Canadian lawyer and academic

Julius H. Grey (born January 11, 1948) is a Canadian lawyer and university professor. He is particularly known for his expertise in constitutional and human rights law. He is a senior partner at the law firm Grey Casgrain, s.e.n.c.

Born in Wrocław, Poland, he received a Bachelor of Arts degree in 1971, a Bachelor of Civil Law degree in 1971, and a Master of Arts degree in 1973 from McGill University. Grey has been a member of the Quebec Bar and the Canadian Bar Association since 1974. Since 1976 he has been involved in numerous associations such as the Canadian Foundation for Individual Rights, serving as its president from 1985 to 1988. He was a professor of law at McGill University from 1977 until 2002. Mr. Grey was awarded the Médaille du Barreau du Québec, which is the highest distinction a member can receive.

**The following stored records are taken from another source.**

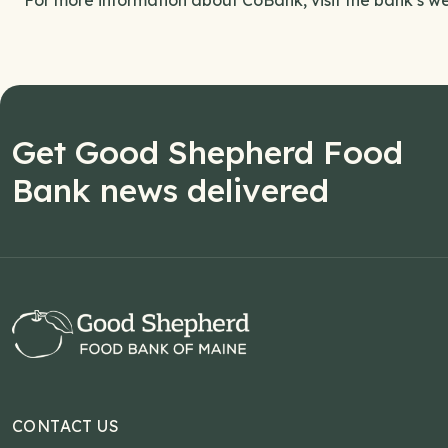
For more information about CoBank, visit the bank’s we
Get Good Shepherd Food
Bank news delivered
CONTACT US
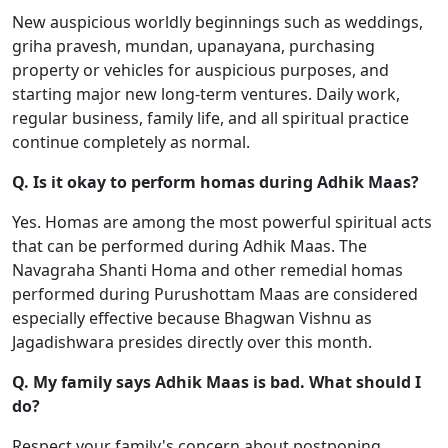
New auspicious worldly beginnings such as weddings,
griha pravesh, mundan, upanayana, purchasing
property or vehicles for auspicious purposes, and
starting major new long-term ventures. Daily work,
regular business, family life, and all spiritual practice
continue completely as normal.
Q. Is it okay to perform homas during Adhik Maas?
Yes. Homas are among the most powerful spiritual acts
that can be performed during Adhik Maas. The
Navagraha Shanti Homa and other remedial homas
performed during Purushottam Maas are considered
especially effective because Bhagwan Vishnu as
Jagadishwara presides directly over this month.
Q. My family says Adhik Maas is bad. What should I
do?
Respect your family's concern about postponing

In 1982, Grey defended two Montreal writers, Henry Srebrnik and Shloime Perel, who had published an article, "Signs of the Times," in the January 22 issue of the Jerusalem Post, which summarized the anxiety then being experienced by the Montreal Jewish community following the election in November 1976 of the Parti Québécois. On February 17, the newspaper Le Devoir attacked the Post article, under the sensationalist headline "La diaspora de Montréal est menacée par l’anti-sémitisme." A day later an editorial, "Le Québec discrédité en Israël," appeared in the paper. Grey filed a suit in Quebec Superior Court, charging that the authors had been the victims of a hate campaign. Le Devoir finally settled out of court and printed an apology on its op-ed page on December 17, 1985.

Grey assisted in annulling a stipulation in the Charte de la langue française (Bill 101) that forbade the application of different languages on business signboards. Presently, French must merely be the predominant language, but others are allowed.

Grey supported La servante écarlate by Margaret Atwood, the French translation of The Handmaid's Tale, in the French version of Canada Reads, broadcast on Radio-Canada in 2004.

Grey defended the periodical La Presse Chinoise against a defamation lawsuit filed by members of Falun Gong. In 2005, the Superior Court of Quebec ruled that the articles published by the newspaper did not qualify as defamation. A subsequent ruling by the Quebec Court of Appeal in June 2008 upheld the verdict, on the basis that any defamation was of the Falun Gong leadership and organisation, and not something for which any individual members of the Falun Gong could claim damages.

In 2006, Grey also represented the plaintiff in Multani v. Commission scolaire Marguerite-Bourgeoys, when the landmark case on religious discrimination and administrative law reached the Supreme Court of Canada.

Grey has publicly supported the New Democratic Party and Québec Solidaire, despite being a federalist. He was rumoured to be a future star candidate for the NDP in Montreal, following that party's successful capture of Outremont in a by-election by Thomas Mulcair on September 17, 2007; however, he did not run in the 2008 or 2011 general elections. Although he considered running in the 2015 Canadian federal election, he did not.

On 13 February 2026 as lawyer for candidate Nathalie Sinclair-Desgagné, he became the first lawyer since 1942 to persuade the Supreme Court of Canada to cancel an election result because of irregularities.

Also in 2026, Grey endorsed Avi Lewis in that year's federal NDP leadership race.

Grey is married to Lynne Casgrain, ombudsman of the McGill University Health Centre and daughter of former Québec cabinet minister Claire Kirkland-Casgrain.